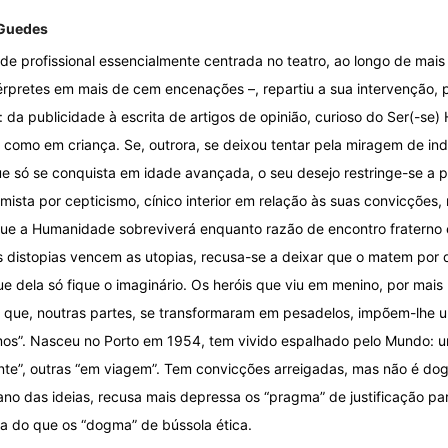
 Guedes
de profissional essencialmente centrada no teatro, ao longo de mais
érpretes em mais de cem encenações –, repartiu a sua intervenção, pr
 da publicidade à escrita de artigos de opinião, curioso do Ser(-s
 como em criança. Se, outrora, se deixou tentar pela miragem de ind
e só se conquista em idade avançada, o seu desejo restringe-se a par
imista por cepticismo, cínico interior em relação às suas convicções
 que a Humanidade sobreviverá enquanto razão de encontro fratern
as distopias vencem as utopias, recusa-se a deixar que o matem por 
e dela só fique o imaginário. Os heróis que viu em menino, por mais
es que, noutras partes, se transformaram em pesadelos, impõem-lhe 
mos”. Nasceu no Porto em 1954, tem vivido espalhado pelo Mundo: 
nte”, outras “em viagem”. Tem convicções arreigadas, mas não é dog
lano das ideias, recusa mais depressa os “pragma” de justificação p
ça do que os “dogma” de bússola ética.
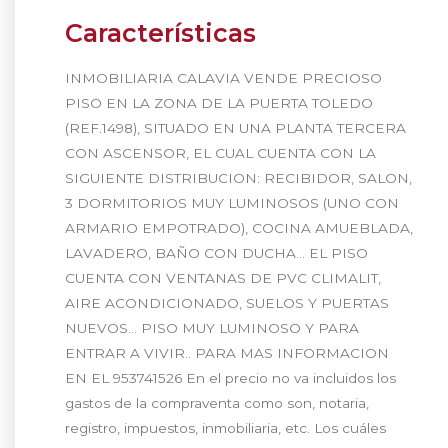
Características
INMOBILIARIA CALAVIA VENDE PRECIOSO
PISO EN LA ZONA DE LA PUERTA TOLEDO
(REF.1498), SITUADO EN UNA PLANTA TERCERA
CON ASCENSOR, EL CUAL CUENTA CON LA
SIGUIENTE DISTRIBUCION: RECIBIDOR, SALON,
3 DORMITORIOS MUY LUMINOSOS (UNO CON
ARMARIO EMPOTRADO), COCINA AMUEBLADA,
LAVADERO, BAÑO CON DUCHA… EL PISO
CUENTA CON VENTANAS DE PVC CLIMALIT,
AIRE ACONDICIONADO, SUELOS Y PUERTAS
NUEVOS… PISO MUY LUMINOSO Y PARA
ENTRAR A VIVIR.. PARA MAS INFORMACION
EN EL 953741526 En el precio no va incluidos los
gastos de la compraventa como son, notaria,
registro, impuestos, inmobiliaria, etc. Los cuáles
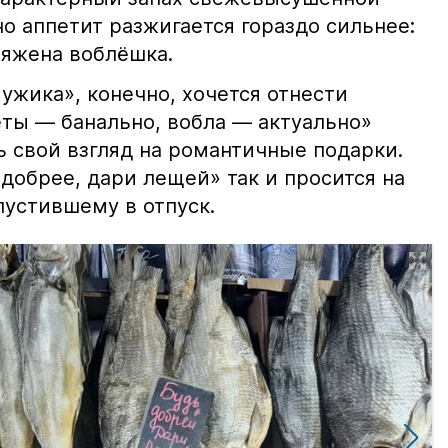
но аппетит разжигается гораздо сильнее:
ряжена воблёшка.
ужика», конечно, хочется отнести
еты — банально, вобла — актуально»
ь свой взгляд на романтичные подарки.
добрее, дари лещей» так и просится на
тпустившему в отпуск.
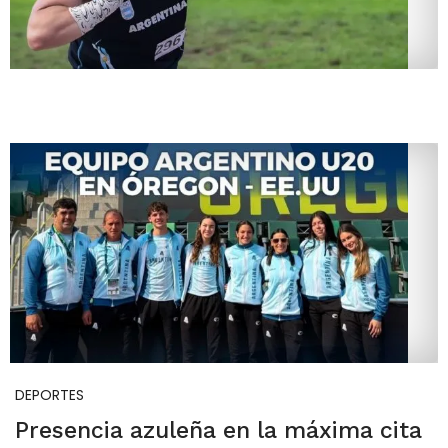
DEPORTES
Presencia azuleña en la máxima cita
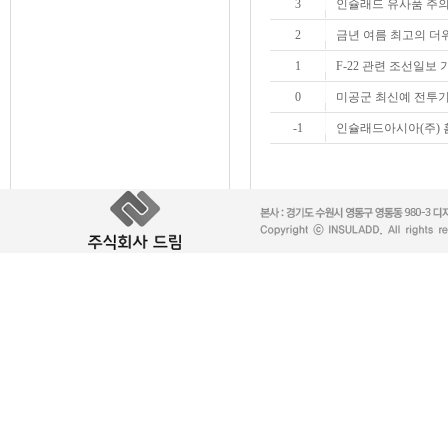
3
인슐래드 유사품 주
2
금년 여름 최고의 더
1
F-22 관련 조선일보 
0
미공군 최신예 전투기
-1
인슐래드아시아(주) 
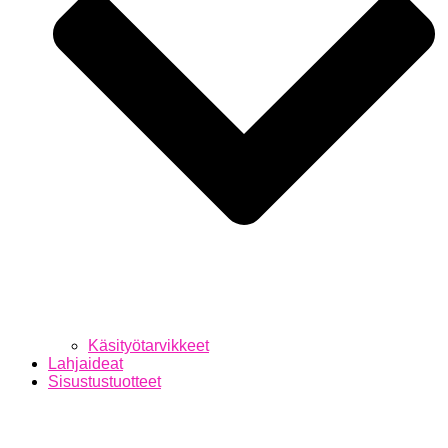
Käsityötarvikkeet
Lahjaideat
Sisustustuotteet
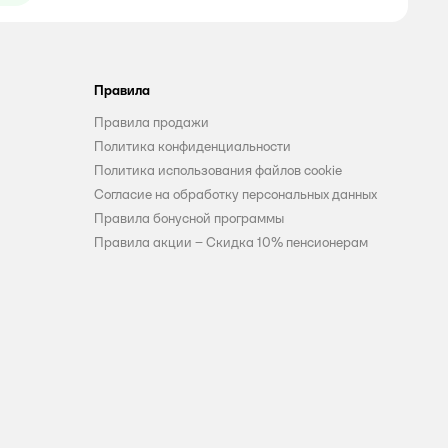
Правила
Правила продажи
Политика конфиденциальности
Политика использования файлов cookie
Согласие на обработку персональных данных
Правила бонусной программы
Правила акции – Скидка 10% пенсионерам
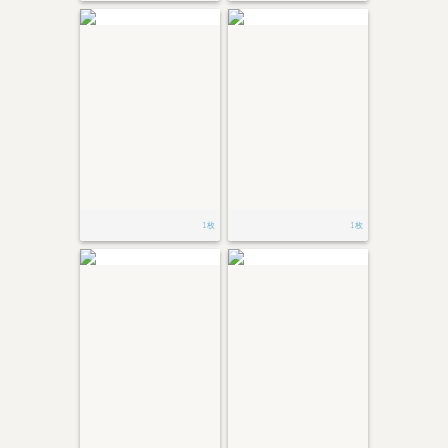
1枚
1枚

• [Directions for this task]: Line by line, check the data above for the word "como" and state how many lines contain it. Give only the number.

• [Expected answer]: 2